Some common shuffles can't be represented by a single DPP operation, but could be implemented with a sequence of multiple DPP operations that implement the equivalent permutation. Doing a few DPP operations is still more efficient than a single bpermute.

For example, the XOR pattern isn't supported on all architectures, but we can build it using a combination of quad perm, row mirror, and row half mirror. Here's how we would do XOR 5:

XOR 5 implementation sequence

Optimizing more complex patterns through swizzle and permlane

AMD GPUs also offer other fast mechanisms for doing permutations that were not commonly exploited prior to SCALE, such as swizzle and permlane. In general, these mechanisms are a middle ground between bpermute and DPP: faster than bpermute, but slower than DPP. They can handle some permutations (for example, a pattern commonly used in FFTs) that are not otherwise representable with DPP.

Reductions

Two of the most common tasks done with CUDA shuffles are reductions and scans (aka cumulative sums).

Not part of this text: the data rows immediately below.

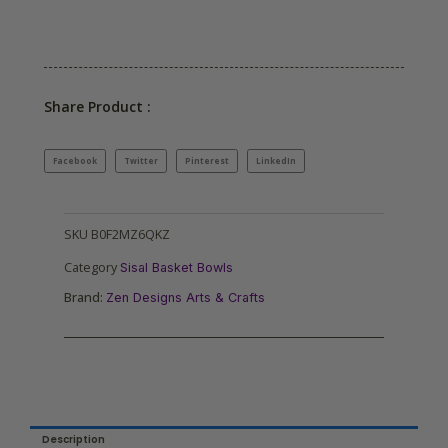
Share Product :
Facebook
Twitter
Pinterest
LinkedIn
SKU
B0F2MZ6QKZ
Category
Sisal Basket Bowls
Brand:
Zen Designs Arts & Crafts
Description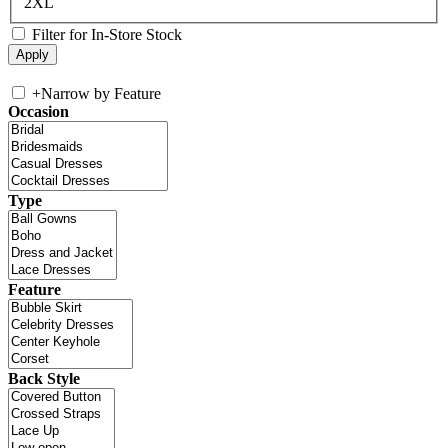
2XL
Filter for In-Store Stock
+
Narrow by Feature
Occasion
Type
Feature
Back Style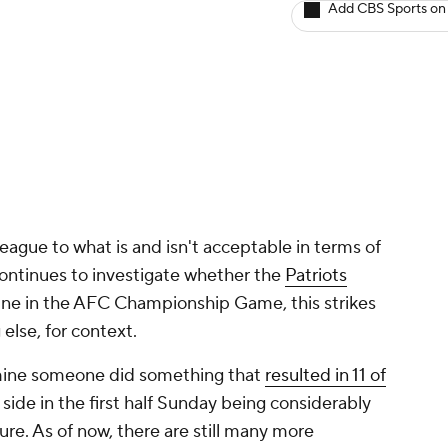
Add CBS Sports on
eague to what is and isn't acceptable in terms of
continues to investigate whether the
Patriots
eline in the AFC Championship Game, this strikes
else, for context.
rmine someone did something that
resulted in 11 of
ide in the first half Sunday being considerably
ure. As of now, there are still many more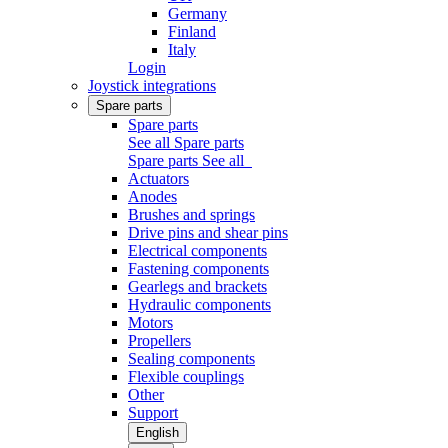
Germany
Finland
Italy
Login
Joystick integrations
Spare parts
Spare parts
See all Spare parts
Spare parts
See all
Actuators
Anodes
Brushes and springs
Drive pins and shear pins
Electrical components
Fastening components
Gearlegs and brackets
Hydraulic components
Motors
Propellers
Sealing components
Flexible couplings
Other
Support
English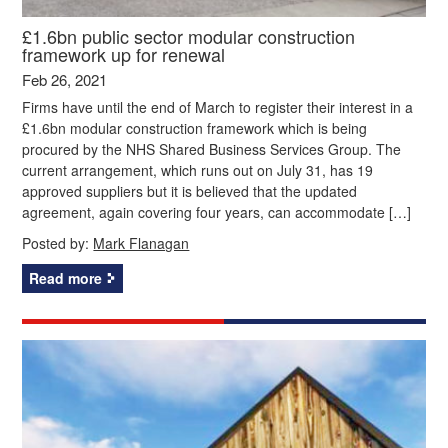
£1.6bn public sector modular construction
framework up for renewal
Feb 26, 2021
Firms have until the end of March to register their interest in a
£1.6bn modular construction framework which is being
procured by the NHS Shared Business Services Group. The
current arrangement, which runs out on July 31, has 19
approved suppliers but it is believed that the updated
agreement, again covering four years, can accommodate […]
Posted by:
Mark Flanagan
Read more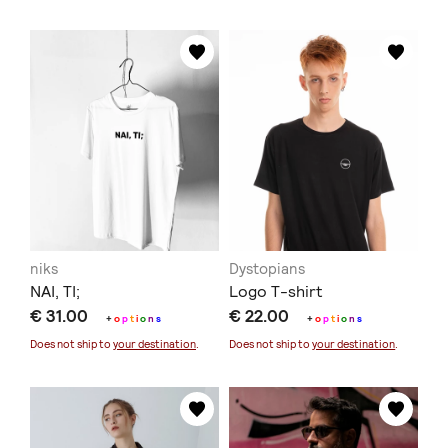
niks
Dystopians
ΝΑΙ, ΤΙ;
Logo T-shirt
€ 31.00
€ 22.00
+
o
p
t
i
o
n
s
+
o
p
t
i
o
n
s
Does not ship to
your destination
.
Does not ship to
your destination
.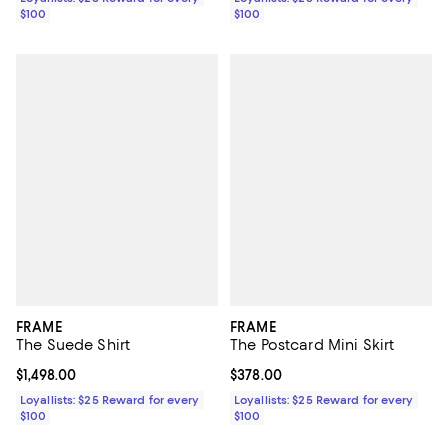
$100
$100
FRAME
FRAME
The Suede Shirt
The Postcard Mini Skirt
Current price $1,498.00; ;
$1,498.00
Current price $378.00; ;
$378.00
Loyallists: $25 Reward for every
Loyallists: $25 Reward for every
$100
$100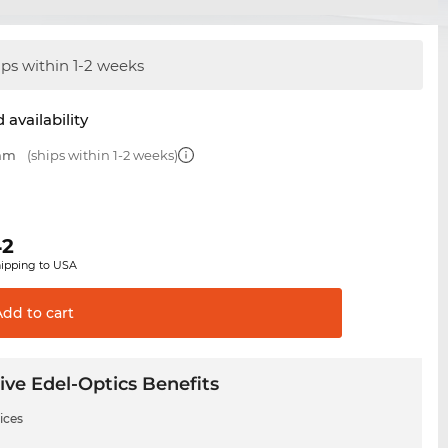
ips within 1-2 weeks
 availability
 mm
(ships within 1-2 weeks)
42
hipping to USA
Add to
cart
ive Edel-Optics Benefits
ices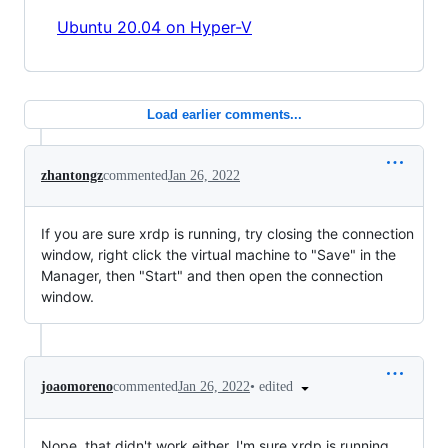
Ubuntu 20.04 on Hyper-V
Load earlier comments...
zhantongz
commented
Jan 26, 2022
If you are sure xrdp is running, try closing the connection
window, right click the virtual machine to "Save" in the
Manager, then "Start" and then open the connection
window.
•
edited
joaomoreno
commented
Jan 26, 2022
Nope, that didn't work either. I'm sure xrdp is running.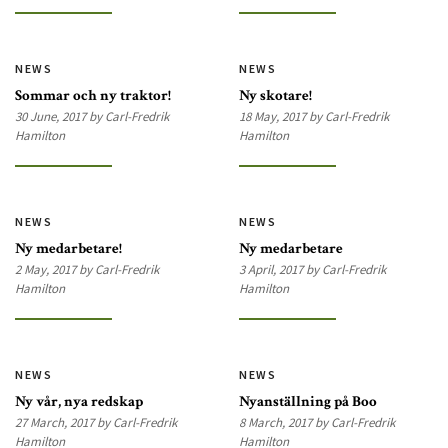
NEWS
NEWS
Sommar och ny traktor!
Ny skotare!
30 June, 2017 by Carl-Fredrik
18 May, 2017 by Carl-Fredrik
Hamilton
Hamilton
NEWS
NEWS
Ny medarbetare!
Ny medarbetare
2 May, 2017 by Carl-Fredrik
3 April, 2017 by Carl-Fredrik
Hamilton
Hamilton
NEWS
NEWS
Ny vår, nya redskap
Nyanställning på Boo
27 March, 2017 by Carl-Fredrik
8 March, 2017 by Carl-Fredrik
Hamilton
Hamilton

A reduction is a fold over a certain operator over a list of items, like taking the sum of an array.

Reduction example

A scan computes the reduction of all previous lanes for each lane.

Scan example

CUDA has reduction intrinsics, such as __reduce_add_sync. But users can also write their own, using a sequence of shuffles. For example:

int acc = in[laneIdx];
for (int offset = 1; offset < warpSize; offset *= 2) {
    acc += __shfl_xor(acc, offset);
}

An important insight is that if the user wants to compute a reduction, they can write this in multiple ways. They can do it using what's called a "butterfly reduction", a sequence of xors (like the code snippet above). Or they could do a scan instead, using a sequence of shifts, and extract the value from the last lane. They might even use PTX asm!

Butterfly reduction with XOR pattern

Scan reduction with shift pattern

The shuffle optimisations we have been talking about certainly help with reductions and scans, since they are made of shuffles. But we may miss some opportunities to optimise if we only look at each step in isolation. This is because some sequences have individual shuffles that cannot be done by any of the more specialised hardware instructions, only bpermute. In the second sequence above, the shifts cannot be lowered to DPP. But if we know the overall result is a reduction, we can generate a completely different sequence of shuffles – where each one can be lowered to an efficient hardware instruction – whose overall effect is the same.

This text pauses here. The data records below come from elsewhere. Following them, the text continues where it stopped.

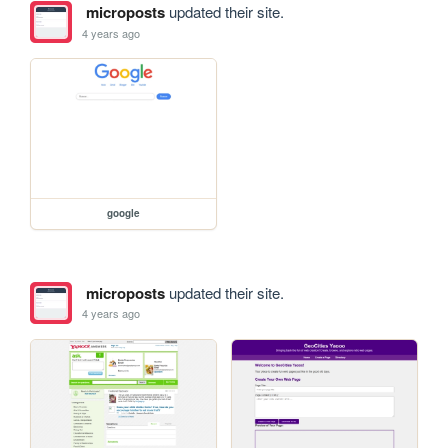
microposts
updated their site.
4 years ago
google
microposts
updated their site.
4 years ago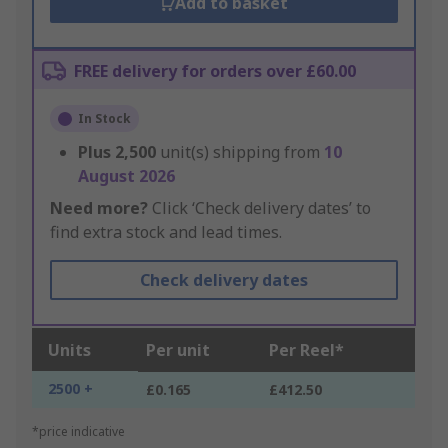
Add to basket
FREE delivery for orders over £60.00
In Stock
Plus
2,500
unit(s) shipping from
10
August 2026
Need more?
Click ‘Check delivery dates’ to
find extra stock and lead times.
Check delivery dates
Units
Per unit
Per Reel*
2500 +
£0.165
£412.50
*price indicative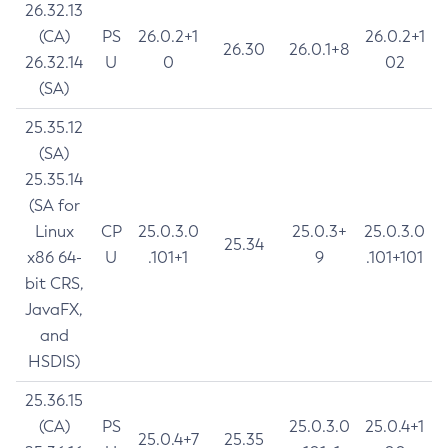
26.32.13
(CA)
PS
26.0.2+1
26.0.2+1
26.30
26.0.1+8
26.32.14
U
0
02
(SA)
25.35.12
(SA)
25.35.14
(SA for
Linux
CP
25.0.3.0
25.0.3+
25.0.3.0
25.34
x86 64-
U
.101+1
9
.101+101
bit CRS,
JavaFX,
and
HSDIS)
25.36.15
(CA)
PS
25.0.3.0
25.0.4+1
25.0.4+7
25.35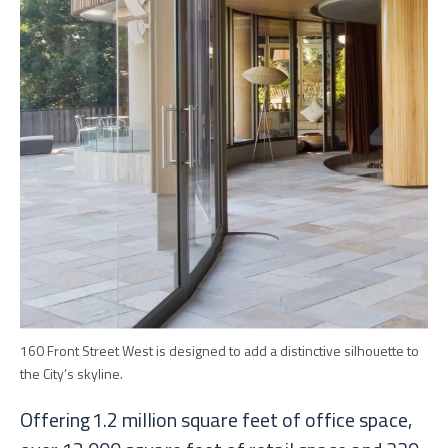
160 Front Street West is designed to add a distinctive silhouette to
the City’s skyline.
Offering 1.2 million square feet of office space,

So we made the SCALE compiler even smarter: it can now recognise the shape of reductions or scans. Regardless of how the user writes the reduction, the compiler will know what they're trying to do and generate the optimal sequence of machine instructions.

Conclusion

By optimizing one of the most commonly used instructions in real CUDA code, SCALE can significantly improve performance of existing CUDA code. We are (to our knowledge) the only compiler that uses DPP operations on AMD GPUs. Upstream LLVM is aware of these instructions, but does not ever generate them!

This topic on shuffles is just one data point of a larger pattern we've observed: AMD GPUs are not constrained by the hardware, but the software. Hence our philosophy at Spectral: you can do amazing things with compilers. AMD's hardware is great and has the ability to achieve high throughput, but the bottleneck is the software.

The original developers of CUDA realised the importance of software nearly two decades ago, and the importance of developing software that is able to fully leverage the underlying silicon. This has led to the mature, user-friendly platform that we see in CUDA today. In contrast, until the release of SCALE, AMD GPUs have had so much underutilised potential.

While CPU compiler engineering is a mature field and optimisations have been deeply explored, GPU compiler work is still relatively new. SCALE is full of novel optimisations which (to our knowledge) are not found anywhere else.